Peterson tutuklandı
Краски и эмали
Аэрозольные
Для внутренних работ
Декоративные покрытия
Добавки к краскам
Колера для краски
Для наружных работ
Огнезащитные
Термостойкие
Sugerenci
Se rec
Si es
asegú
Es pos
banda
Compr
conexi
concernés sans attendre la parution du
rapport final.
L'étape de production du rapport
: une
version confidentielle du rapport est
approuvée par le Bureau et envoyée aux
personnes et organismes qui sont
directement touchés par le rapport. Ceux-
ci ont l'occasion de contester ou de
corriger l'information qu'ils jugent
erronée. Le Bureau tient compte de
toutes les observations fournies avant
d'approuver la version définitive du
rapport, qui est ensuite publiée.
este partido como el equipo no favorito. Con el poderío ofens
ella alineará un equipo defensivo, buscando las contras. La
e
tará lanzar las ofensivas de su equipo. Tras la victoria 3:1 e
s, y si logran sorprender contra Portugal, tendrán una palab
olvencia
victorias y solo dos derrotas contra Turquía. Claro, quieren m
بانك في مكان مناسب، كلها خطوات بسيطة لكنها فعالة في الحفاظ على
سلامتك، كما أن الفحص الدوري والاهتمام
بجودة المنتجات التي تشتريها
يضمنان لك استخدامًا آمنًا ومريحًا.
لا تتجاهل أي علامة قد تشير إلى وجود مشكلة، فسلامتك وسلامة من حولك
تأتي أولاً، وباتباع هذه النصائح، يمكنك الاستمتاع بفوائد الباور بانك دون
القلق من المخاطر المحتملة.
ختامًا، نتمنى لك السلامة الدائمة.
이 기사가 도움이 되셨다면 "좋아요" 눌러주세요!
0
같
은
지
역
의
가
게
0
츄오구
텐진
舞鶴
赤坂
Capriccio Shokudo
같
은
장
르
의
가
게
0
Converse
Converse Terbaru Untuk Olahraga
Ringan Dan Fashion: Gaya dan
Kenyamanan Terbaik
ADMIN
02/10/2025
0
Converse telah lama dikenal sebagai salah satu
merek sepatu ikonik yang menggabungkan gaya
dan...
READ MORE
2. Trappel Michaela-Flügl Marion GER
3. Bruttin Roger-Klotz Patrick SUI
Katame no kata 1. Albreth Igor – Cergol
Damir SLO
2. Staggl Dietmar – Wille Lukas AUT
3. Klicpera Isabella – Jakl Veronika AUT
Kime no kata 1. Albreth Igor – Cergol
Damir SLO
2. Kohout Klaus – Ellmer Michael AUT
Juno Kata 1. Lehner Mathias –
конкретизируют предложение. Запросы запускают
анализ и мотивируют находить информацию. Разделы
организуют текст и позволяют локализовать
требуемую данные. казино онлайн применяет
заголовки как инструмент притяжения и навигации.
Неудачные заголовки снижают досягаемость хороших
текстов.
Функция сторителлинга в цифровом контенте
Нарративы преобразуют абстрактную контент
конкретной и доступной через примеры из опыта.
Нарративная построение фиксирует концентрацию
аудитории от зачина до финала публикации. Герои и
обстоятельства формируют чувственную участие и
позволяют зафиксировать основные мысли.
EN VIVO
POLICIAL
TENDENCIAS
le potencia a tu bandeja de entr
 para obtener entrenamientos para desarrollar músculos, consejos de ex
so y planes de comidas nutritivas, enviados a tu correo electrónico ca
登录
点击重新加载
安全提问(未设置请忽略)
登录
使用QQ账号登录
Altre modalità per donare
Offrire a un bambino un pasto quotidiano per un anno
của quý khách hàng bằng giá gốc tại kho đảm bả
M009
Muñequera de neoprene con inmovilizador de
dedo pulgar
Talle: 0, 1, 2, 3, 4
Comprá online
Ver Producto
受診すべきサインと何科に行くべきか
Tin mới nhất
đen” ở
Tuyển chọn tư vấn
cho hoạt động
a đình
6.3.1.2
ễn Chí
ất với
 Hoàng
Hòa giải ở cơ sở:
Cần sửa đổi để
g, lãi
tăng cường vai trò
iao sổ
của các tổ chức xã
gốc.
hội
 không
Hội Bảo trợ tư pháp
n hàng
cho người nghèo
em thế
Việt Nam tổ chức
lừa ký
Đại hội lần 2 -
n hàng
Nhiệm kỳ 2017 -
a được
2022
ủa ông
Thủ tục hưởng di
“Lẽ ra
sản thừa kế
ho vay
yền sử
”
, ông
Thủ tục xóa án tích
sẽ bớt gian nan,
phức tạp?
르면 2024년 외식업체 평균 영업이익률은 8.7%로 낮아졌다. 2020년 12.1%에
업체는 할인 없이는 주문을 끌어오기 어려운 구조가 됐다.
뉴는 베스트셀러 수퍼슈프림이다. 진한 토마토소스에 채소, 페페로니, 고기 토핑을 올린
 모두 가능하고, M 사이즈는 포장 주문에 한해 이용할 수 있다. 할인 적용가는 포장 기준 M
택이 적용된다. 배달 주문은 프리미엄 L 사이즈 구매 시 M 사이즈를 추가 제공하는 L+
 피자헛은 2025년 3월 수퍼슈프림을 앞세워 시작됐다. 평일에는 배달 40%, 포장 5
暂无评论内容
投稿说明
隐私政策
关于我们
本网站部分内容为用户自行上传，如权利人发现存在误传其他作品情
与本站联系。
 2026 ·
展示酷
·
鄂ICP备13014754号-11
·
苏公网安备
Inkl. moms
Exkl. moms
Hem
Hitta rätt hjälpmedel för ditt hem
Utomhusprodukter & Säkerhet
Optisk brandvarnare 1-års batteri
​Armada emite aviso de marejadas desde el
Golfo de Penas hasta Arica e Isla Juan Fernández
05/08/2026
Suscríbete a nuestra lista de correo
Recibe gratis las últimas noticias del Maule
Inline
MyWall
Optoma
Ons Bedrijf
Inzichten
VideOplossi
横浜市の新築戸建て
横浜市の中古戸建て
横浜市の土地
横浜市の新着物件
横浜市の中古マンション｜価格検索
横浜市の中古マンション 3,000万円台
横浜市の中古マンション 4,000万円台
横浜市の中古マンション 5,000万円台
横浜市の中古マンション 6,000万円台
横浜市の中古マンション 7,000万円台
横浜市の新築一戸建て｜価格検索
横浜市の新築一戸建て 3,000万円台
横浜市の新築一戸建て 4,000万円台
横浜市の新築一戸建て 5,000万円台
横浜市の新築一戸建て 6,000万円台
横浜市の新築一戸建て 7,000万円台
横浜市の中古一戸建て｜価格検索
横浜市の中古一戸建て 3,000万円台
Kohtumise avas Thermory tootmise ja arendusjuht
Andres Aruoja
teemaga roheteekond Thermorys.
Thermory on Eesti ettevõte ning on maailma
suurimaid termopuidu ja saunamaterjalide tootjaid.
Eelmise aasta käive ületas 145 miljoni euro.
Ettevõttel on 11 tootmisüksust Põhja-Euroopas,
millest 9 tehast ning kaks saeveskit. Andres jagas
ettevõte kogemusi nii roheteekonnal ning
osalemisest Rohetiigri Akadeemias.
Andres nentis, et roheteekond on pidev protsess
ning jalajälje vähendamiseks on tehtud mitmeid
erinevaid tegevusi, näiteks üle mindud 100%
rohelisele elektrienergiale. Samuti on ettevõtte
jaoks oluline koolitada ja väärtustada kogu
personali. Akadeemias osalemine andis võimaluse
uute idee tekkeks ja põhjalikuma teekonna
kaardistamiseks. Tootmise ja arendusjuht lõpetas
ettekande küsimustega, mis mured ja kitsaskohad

######

TASK DETAILS:
If a line in the records above holds the string "横浜市の新築一戸建て", copy it out.

FINISHED EXERCISE:
横浜市の新築一戸建て｜価格検索
横浜市の新築一戸建て 3,000万円台
横浜市の新築一戸建て 4,000万円台
横浜市の新築一戸建て 5,000万円台
横浜市の新築一戸建て 6,000万円台
横浜市の新築一戸建て 7,000万円台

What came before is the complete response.